The Python standard libraries urllib and urllib2 have little to do with each other. They were designed to be independent and standalone, each solving a different scope of problems, and urllib3 follows in a similar vein.

Why do I want to reuse connections?

Performance. When you normally do a urllib call, a separate socket connection is created with each request. By reusing existing sockets (supported since HTTP 1.1), the requests will take up less resources on the server’s end, and also provide a faster response time at the client’s end. With some simple benchmarks (see test/ ), downloading 15 URLs from is about twice as fast when using HTTPConnectionPool (which uses 1 connection) than using plain urllib (which uses 15 connections).

This library is perfect for:

  • Talking to an API

  • Crawling a website

  • Any situation where being able to post files, handle redirection, and retrying is useful. It’s relatively lightweight, so it can be used for anything!


Go to for more nice syntax-highlighted examples.

But, long story short:

import urllib3

http = urllib3.PoolManager()

r = http.request('GET', '')

print r.status,

The PoolManager will take care of reusing connections for you whenever you request the same host. For more fine-grained control of your connection pools, you should look at ConnectionPool.

Run the tests

We use some external dependencies, multiple interpreters and code coverage analysis while running test suite. Our Makefile handles much of this for you as long as you’re running it inside of a virtualenv:

$ make test
[... magically installs dependencies and runs tests on your virtualenv]
Ran 182 tests in 1.633s


Note that code coverage less than 100% is regarded as a failing run. Some platform-specific tests are skipped unless run in that platform. To make sure the code works in all of urllib3’s supported platforms, you can run our tox suite:

$ make test-all
[... tox creates a virtualenv for every platform and runs tests inside of each]
py26: commands succeeded
py27: commands succeeded
py32: commands succeeded
py33: commands succeeded
py34: commands succeeded

Our test suite runs continuously on Travis CI with every pull request.


  1. Check for open issues or open a fresh issue to start a discussion around a feature idea or a bug. There is a Contributor Friendly tag for issues that should be ideal for people who are not very familiar with the codebase yet.

  2. Fork the urllib3 repository on Github to start making your changes.

  3. Write a test which shows that the bug was fixed or that the feature works as expected.

  4. Send a pull request and bug the maintainer until it gets merged and published. :) Make sure to add yourself to CONTRIBUTORS.txt.


If your company benefits from this library, please consider sponsoring its development.


1.14 (2015-12-29)

  • contrib: SOCKS proxy support! (Issue #762)

  • Fixed AppEngine handling of transfer-encoding header and bug in Timeout defaults checking. (Issue #763)

1.13.1 (2015-12-18)

  • Fixed regression in IPv6 + SSL for match_hostname. (Issue #761)

1.13 (2015-12-14)

  • Fixed pip install urllib3[secure] on modern pip. (Issue #706)

  • pyopenssl: Fixed SSL3_WRITE_PENDING error. (Issue #717)

  • pyopenssl: Support for TLSv1.1 and TLSv1.2. (Issue #696)

  • Close connections more defensively on exception. (Issue #734)

  • Adjusted read_chunked to handle gzipped, chunk-encoded bodies without repeatedly flushing the decoder, to function better on Jython. (Issue #743)

  • Accept ca_cert_dir for SSL-related PoolManager configuration. (Issue #758)

1.12 (2015-09-03)

  • Rely on six for importing httplib to work around conflicts with other Python 3 shims. (Issue #688)

  • Add support for directories of certificate authorities, as supported by OpenSSL. (Issue #701)
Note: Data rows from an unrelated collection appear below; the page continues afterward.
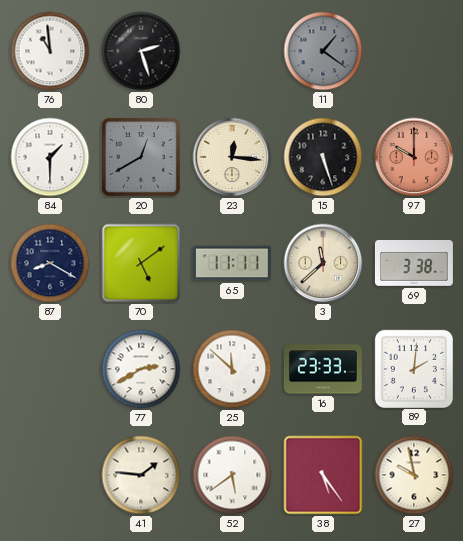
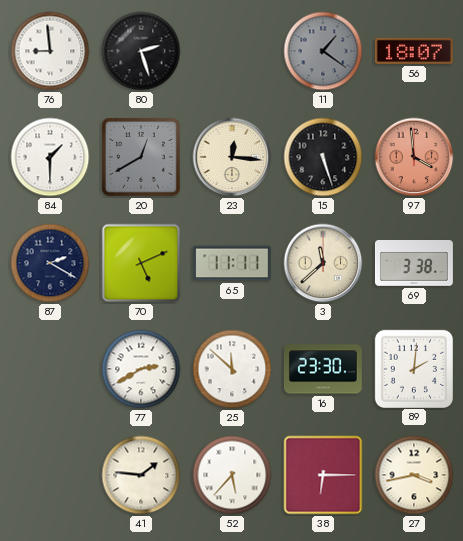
76: 10:59 -> 8:59
56: none -> 18:07
97: 10:00 -> 3:59
87: 8:20 -> 2:20
70: 5:09 -> 5:11
16: 23:33 -> 23:30
52: 5:39 -> 5:37
38: 5:24 -> 6:15
27: 9:58 -> 3:43
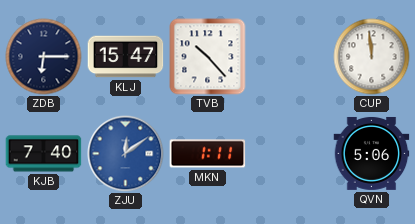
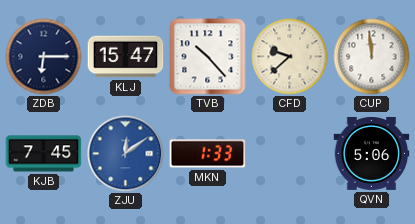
CFD: none -> 9:38
KJB: 7:40 -> 7:45
MKN: 1:11 -> 1:33
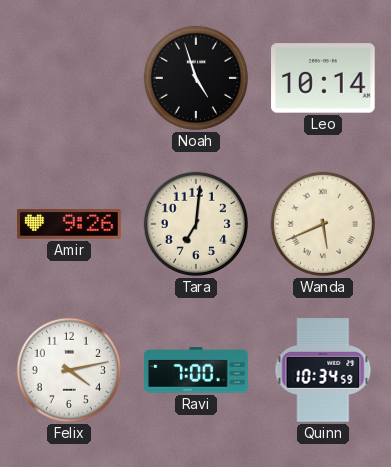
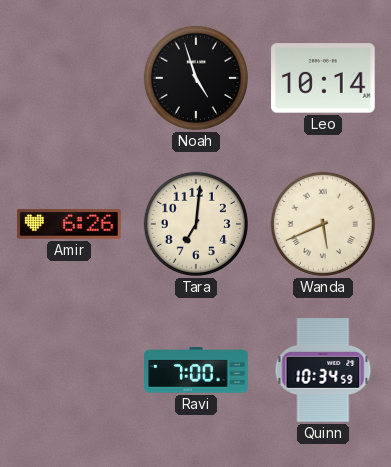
Amir: 9:26 -> 6:26
Felix: 4:13 -> none
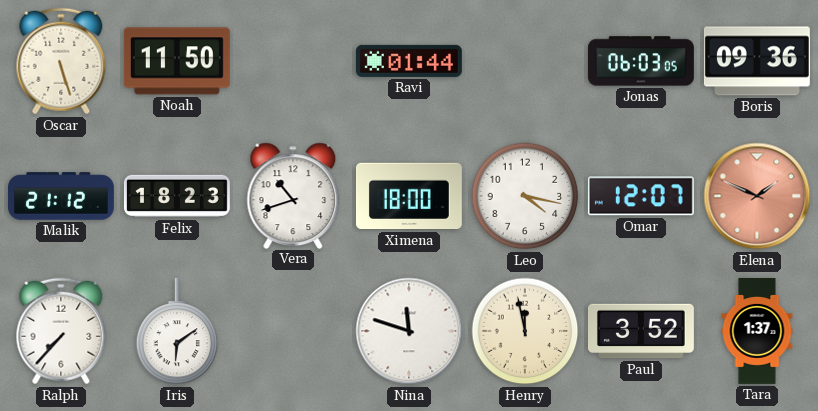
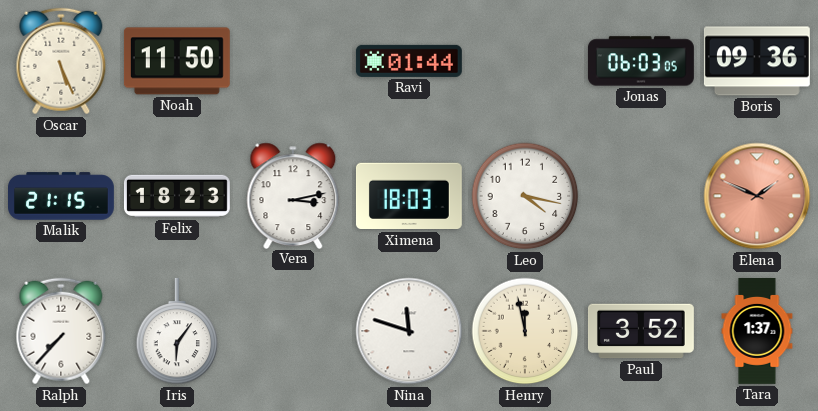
Oscar: 5:27 -> 5:26
Malik: 21:12 -> 21:15
Vera: 10:42 -> 3:13
Ximena: 18:00 -> 18:03
Omar: 12:07 -> none
Iris: 6:09 -> 6:06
  • New exception: NewConnectionError, raised when we fail to establish a new connection, usually ECONNREFUSED socket error.

1.11 (2015-07-21)

  • When ca_certs is given, cert_reqs defaults to 'CERT_REQUIRED'. (Issue #650)

  • pip install urllib3[secure] will install Certifi and PyOpenSSL as dependencies. (Issue #678)

  • Made HTTPHeaderDict usable as a headers input value (Issues #632, #679)

  • Added urllib3.contrib.appengine which has an AppEngineManager for using URLFetch in a Google AppEngine environment. (Issue #664)

  • Dev: Added test suite for AppEngine. (Issue #631)

  • Fix performance regression when using PyOpenSSL. (Issue #626)

  • Passing incorrect scheme (e.g. foo://) will raise ValueError instead of AssertionError (backwards compatible for now, but please migrate). (Issue #640)

  • Fix pools not getting replenished when an error occurs during a request using release_conn=False. (Issue #644)

  • Fix pool-default headers not applying for url-encoded requests like GET. (Issue #657)

  • log.warning in Python 3 when headers are skipped due to parsing errors. (Issue #642)

  • Close and discard connections if an error occurs during read. (Issue #660)

  • Fix host parsing for IPv6 proxies. (Issue #668)

  • Separate warning type SubjectAltNameWarning, now issued once per host. (Issue #671)

  • Fix httplib.IncompleteRead not getting converted to ProtocolError when using (Issue #674)

1.10.4 (2015-05-03)

  • Migrate tests to Tornado 4. (Issue #594)

  • Append default warning configuration rather than overwrite. (Issue #603)

  • Fix streaming decoding regression. (Issue #595)

  • Fix chunked requests losing state across keep-alive connections. (Issue #599)

  • Fix hanging when chunked HEAD response has no body. (Issue #605)

1.10.3 (2015-04-21)

  • Emit InsecurePlatformWarning when SSLContext object is missing. (Issue #558)

  • Fix regression of duplicate header keys being discarded. (Issue #563)

  • returns a generator for chunked responses. (Issue #560)

  • Set upper-bound timeout when waiting for a socket in PyOpenSSL. (Issue #585)

  • Work on platforms without ssl module for plain HTTP requests. (Issue #587)

  • Stop relying on the stdlib’s default cipher list. (Issue #588)

1.10.2 (2015-02-25)

  • Fix file descriptor leakage on retries. (Issue #548)

  • Removed RC4 from default cipher list. (Issue #551)

  • Header performance improvements. (Issue #544)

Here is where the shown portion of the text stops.